Jetzt gilt die Losung: Trickreich sein! Der Chef der Sozialisten im EU-Parlament, der Deutsche Martin Schulz, schlägt eine Doppelstrategie vor. Teil 1: Retten, was zu retten ist. Die beim Volk besonders populäre Dienstleistungsrichtlinie soll laut Schulz "rasch verabschiedet" werden, bevor die auch noch irgendeiner Volksabstimmung zum Opfer fällt. Teil 2: Solange Verwirrung stiften, bis alle erschöpft sind. Erschöpftes Volk rebelliert nicht mehr. Dafür will Schulz "Bürgerforen" in allen 25 EU-Staaten installieren. Solche "Foren" sind entweder groß und chaotisch - bringen also ein Höchstmaß widersprüchlicher Vorschläge zustande, aus denen sich dann die Brüsseler Spezialisten genau das heraussuchen können, was sie sowieso vorhatten. Oder sie sind klein und handverlesen. Dann werden da von vornherein nur die sitzen, die Schulz und seine Freunde ausgesucht haben.

Denn "Populisten" darf man schließlich kein (Bürger-)Forum bieten. Wie tief sich der Keim des Populismus selbst in die fortschrittlichen Talkshow-Eliten hinein ausgebreitet hat, zeigte uns dieser Tage der tiefe Fall des Oskar Lafontaine in den Sumpf brauner Sprüche. Öffentlich bezeichnete er Arbeiter, die aus der Fremde kommen, als "Fremdarbeiter". Sofort kam etlichen eifrigen Rot-Grünen in den Sinn, daß sie dieses Wort schon einmal irgendwo gelesen hatten, sie wußten nur leider nicht mehr wo. Deshalb tippten sie spontan erst einmal auf "das dunkelste Kapitel der deutschen Geschichte". Das kann man ihnen nicht übel nehmen. Sie haben marktgerecht reagiert. Schließlich war es nie so billig, ein mutiger "Antifaschist" zu sein wie heute und nie so einfach, einen anderen als Nazi zu verunglimpfen. Da greift man halt zu. So ist das am Markt für Moralwirtschaft.

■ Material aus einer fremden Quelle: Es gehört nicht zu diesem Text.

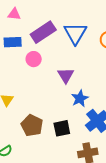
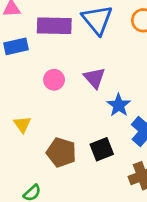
purple rectangle: (43, 32) -> (54, 26), turned 45
pink circle: (34, 59) -> (54, 80), moved

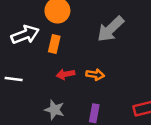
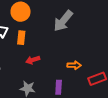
orange arrow: (95, 75) -> (74, 65), moved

Leider kam dann heraus, daß "Fremdarbeiter" ein Begriff aus aktuellen SPD-Internetseiten war. Es gelang den Sozialdemokraten nicht mehr, das Wort rechtzeitig zu entfernen, bevor es Journalisten aufspürten. Peinlich, peinlich. Schade nur, daß wir "Fremdarbeiter" nicht auch auf der Internetpräsentation irgendeines CDU-Abgeordneten gefunden haben. Der säße jetzt hinten neben Hohmann und flöge im September raus! Lafontaine hingegen wird demnächst ganz vorne im Reichstag platznehmen, auf Augenhöhe mit Heuschrecken-Münte und Vaterlands-Schröder.